Dave Loggins wrote the song while touring with the Nitty Gritty Dirt Band. No wonder it comes with a country music heart. The tour included stops in Boston, as well as Denver and Los Angeles that are also mentioned in the song. According to Loggins, everything about the song was true, except the girl calling her ramblin’ boy home. He didn’t have a love interest at the time.

It’s not only country artists that found appreciation for the song. It was also recorded by Babyface, Tori Amos, and others from across the pop, rock, and R&B world.

“Please Come To Boston” is clearly the most recognizable song from the Dave Loggins catalog, but some in the sports world may disagree. His instrumental “Augusta,” has been used as the music behind the annual Masters Golf Tournament in Georgia since 1981. It’s almost as iconic as the tournament itself, and is one of those movements of music that evokes a deep feeling every time you hear it, like you’re immediately transported to Augusta National’s immaculate greens.

Though “Please Come To Boston” and “Augusta” both rose to become cultural institutions, these are not the only contributions from Loggins. After “Please Come To Boston” was so embraced by country, Loggins became an accomplished and revered songwriter. He wrote the #1 song “Morning Desire” recorded by Kenny Rodgers, and Juice Newton’s #1 “You Make Me Want To Make You Mine.” He also wrote songs for Don Williams, Crystal Gayle, Wynonna Judd, Restless Heart, Alabama, Billy Ray Cyrus, and others.

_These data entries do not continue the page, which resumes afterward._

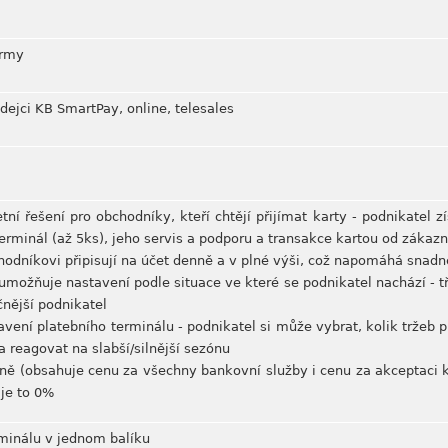
irmy
ejci KB SmartPay, online, telesales
tní řešení pro obchodníky, kteří chtějí přijímat karty - podnikatel z
 terminál (až 5ks), jeho servis a podporu a transakce kartou od zákaz
bchodníkovi připisují na účet denně a v plné výši, což napomáhá snad
 a umožňuje nastavení podle situace ve které se podnikatel nachází - 
čnější podnikatel
stavení platebního terminálu - podnikatel si může vybrat, kolik tržeb p
a reagovat na slabší/silnější sezónu
ě (obsahuje cenu za všechny bankovní služby i cenu za akceptaci kar
 je to 0%
rminálu v jednom balíku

Dave Loggins seemed to prefer the lesser profile of a songwriter than someone out there performing on a nightly basis. But in 1984, he won the CMA Award for Vocal Duo of the Year with Anne Murray for the #1 song “Nobody Loves Me Like You Do.”

For all of his accomplishments, Dave Loggins was later named to the Nashville Songwriters Hall of Fame in 1995. Even though at that time, multiple Loggins songs were still regularly being recorded in the country realm, Loggins had long retired. In about 1985—less than a decade after “Please Come To Boston” was first recorded—Loggins mostly stepped away from music, meaning sometimes his legacy and impact isn’t quite measured accurately since Loggins was not out there singing his own praises.

But clearly, time has proven his work invaluable, from “Please Come To Boston” and beyond.

Born on November 10, 1947 in Mountain City, Tennessee, Dave Loggins worked as an insurance salesman and did technical drawings before deciding to pursue music. He was also the cousin of well-known singer/songwriter Kenny Loggins.